Na szczęście nowa produkcja stawia głównie na sceny batalistyczne, chociaż nieco cierpią na tym inne elementy filmu. Z jednej strony mamy więc kiepskie dialogi (polski dubbing też robi swoje), a z drugiej- świetnie pokazane bitwy. Ujęcia pokazane z perspektywy zwykłych żołnierzy i cały bitewny zgiełk przywołują na myśl najlepsze filmy wojenne. Można co prawda mieć obiekcje co do wyczynów Rycerzy Jedi, którzy zostali pokazani niczym superherosi o nadludzkich możliwościach, można również powiedzieć, że armia separatystów to zbieranina mało inteligentnych droidów z jeszcze mniej inteligentnym dowódcą, ale to nie psuje końcowego efektu. Klony po prostu wymiatają!
Film wprowadza do uniwersum Gwiezdnych wojen kilka nowych postaci. Przede wszystkim jest Ahsoka Tano, której jeszcze przed premierą filmu można było śmiało nadać tytuł najbardziej znienawidzonej przez fanów, postaci sagi od czasu Jar Jara. Młodą padawankę Jedi widzimy najczęściej w towarzystwie Anakina. Układ miedzy nimi przypomina bardziej stosunki między bratem i droczącą się z nim młodszą siostrą, niż między mistrzem a uczniem. Dialogi, które chyba miały bawić, niestety, są raczej słabe i w związku z tym Ahsoka jest postacią jeszcze bardziej denerwującą. Z drugiej strony trochę przypomina zawsze niesfornego Anakina, więc może to celowy zabieg.
Druga, nowa i od razu dająca się zauważyć postać to kapitan Rex. Jest to klon, który pojawił się już wcześniej w animowanych Wojnach klonów, chociaż nie odgrywał tam znaczącej roli. Teraz można powiedzieć, że jest on prawą ręką naszych dzielnych Rycerzy Jedi. To głównie Rex pokazuje widzowi siłę i oddanie Wielkiej Armii Republiki. Widać w nim, jak zresztą w każdym klonie, prawdziwego żołnierza. Osobiście mogę powiedzieć, że postać ta zyskała moją wielką sympatię.
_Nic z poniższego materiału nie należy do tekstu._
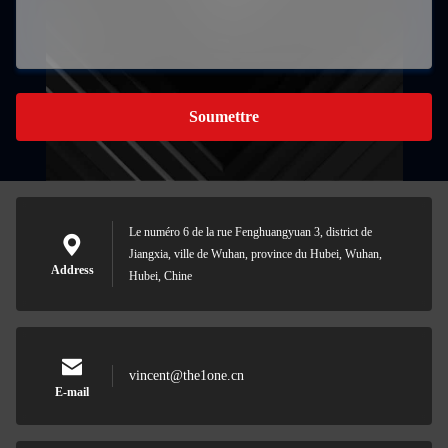
Soumettre
Le numéro 6 de la rue Fenghuangyuan 3, district de
Jiangxia, ville de Wuhan, province du Hubei, Wuhan,
Address
Hubei, Chine
vincent@the1one.cn
E-mail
Pozostali nowi bohaterowie nie są aż tak znaczący dla filmu. Warto jeszcze wspomnieć o Assajj Ventress - kobiecie, która jest jednym z głównych czarnych charakterów Wojen klonów. Postać pojawiała się już wcześniej w komiksach i animowanej serii, więc fanom jest znana. Uczennica hrabiego Dooku wreszcie wysuwa się na pierwszy plan.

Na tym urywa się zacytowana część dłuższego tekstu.